SOYKIRIM MÜZESİNDE GÜLMEK
Müze Müdürü Hayk Demoyan ise ailesinin Kars’tan geldiğini, ancak kendisinin bugüne kadar Kars’a hiç gidemediğini söylüyor. Onun da atalarının geldiği yeri görebilmek için umudu sanır kapısının açılmasında. Müzeye ilişkin bilgileri verirken geçen yıldan beri iki günde bir mutlaka bir Türk ziyaretçinin müzeyi gezdiğini belirterek şunları anlatıyor:
“Bu çok hassas bir konu ve biz de anlayışlıyız. Buradaki her şey onlar için çok yeni ve biz de müdahale etmek istemiyoruz. Eğer açıklama isterlerse elbette yardımcı oluyoruz. Hatta müze çalışanlarından bağıran ya da gülen kişilere müdahale etmemelerini istiyorum. Çünkü bu durum psikolojik açıdan bilinmeyen olgular ve anlatılmayan hikayelerle karşılaşınca ortaya çıkan psikolojik bir reaksiyondan kaynaklanabilir. Bu sebeple bu durumu anlayışla karşılıyoruz. Yoksa burası gülme, ağlama ya da tartışma yeri değil. Ziyaret defterinde çok sayıda Türk yorum yazıyor. Çoğu üzüntülerini belirtiyor. Üzgün olduklarını söylüyorlar ve bunun utanç verici olduğunu belirtiyorlar. Bir kısmı ise bu olayların neden yaşandığını açıklamaya çalışıyor. ‘Bunu biz yapmadık, büyük güçlerin oyunuydu’ gibi açıklamalar yapıyorlar. (Benzer savunmaları yazılmasına izin verilmeyen ziyaretçi defterindeki Türkçe yazılarda da görmüştük.) Ayrıca psikolojik reaksiyonların hikayelerini de anlatanlar var. Rehberlerimize soru soranlar olmuyor değil. Özellikle müzenin girişindeki resimlerde el ve yüzünde dövme olan kadınları büyük annesine benzetenlerden gelen sorular oluyor ama bunlar çok az. Bazen biz onlara herhangi bir ilgilerinin olup olmadığını soruyoruz. Hemen ‘Hayır’ diyorlar.

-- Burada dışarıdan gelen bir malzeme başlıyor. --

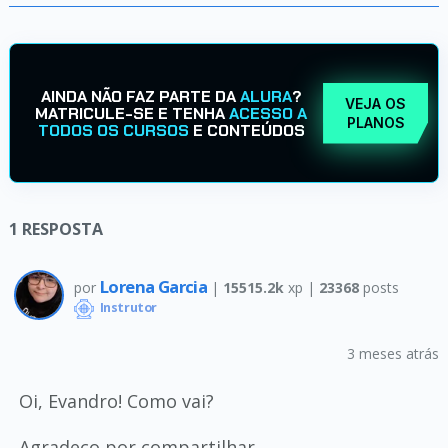
AINDA NÃO FAZ PARTE DA
ALURA
?
VEJA OS
MATRICULE-SE E TENHA
ACESSO A
PLANOS
TODOS OS CURSOS
E CONTEÚDOS
1
RESPOSTA
Lorena Garcia
por
|
15515.2k
xp |
23368
posts
Instrutor
3 meses atrás
Oi, Evandro! Como vai?
Agradeço por compartilhar.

ANKARA’DA DA BİR SOYKIRIM MÜZESİ
Sınırların açılmasıyla daha fazla ziyaretçi gelmesi normal bir sonuç olacak. Burası Ermeni ve Türk tarihinin sergilendiği bir müze. Sadece Ermenilere ilişkin belgeler yok. Bunun için burası tartışma zemini olabilir. Burası genç kuşağın gelip tarihle yüzleşebilecekleri bir yer. Bunun için gelecekte ortaklık yapabileceğimizi düşünüyorum. Müze bu alandaki tek yer. İsterdim ki Ankara’da da benzer bir müze olsun ve tarih gün yüzüne çıksın.”
Ankara’da bir soykırım müzesi… 1915’de olan biteni, Ermenilere yapılan zulmü kabul etmek, artık o Ermeni’ye hakaret etmemek, aşağılamamak, düşman görmemek demek. Bunu kabul etseydik ve özür dileyebilseydik, her şey bir yana, Hrant Dink bu kadar pervasızca hedef haline getirilip güpegündüz, sokak ortasında alçakça öldürülebilir miydi?

--------------

Bu yazı, Hrant Dink Vakfı'nın organizasyonuyla Mayıs 2009'da 10 Türkiyeli gazeteci ile birlikte katıldığım Ermenistan gezisinden sonra, başarısız bir kitap projesi için yazıldı. Yayımlamak bugüne kısmetmiş.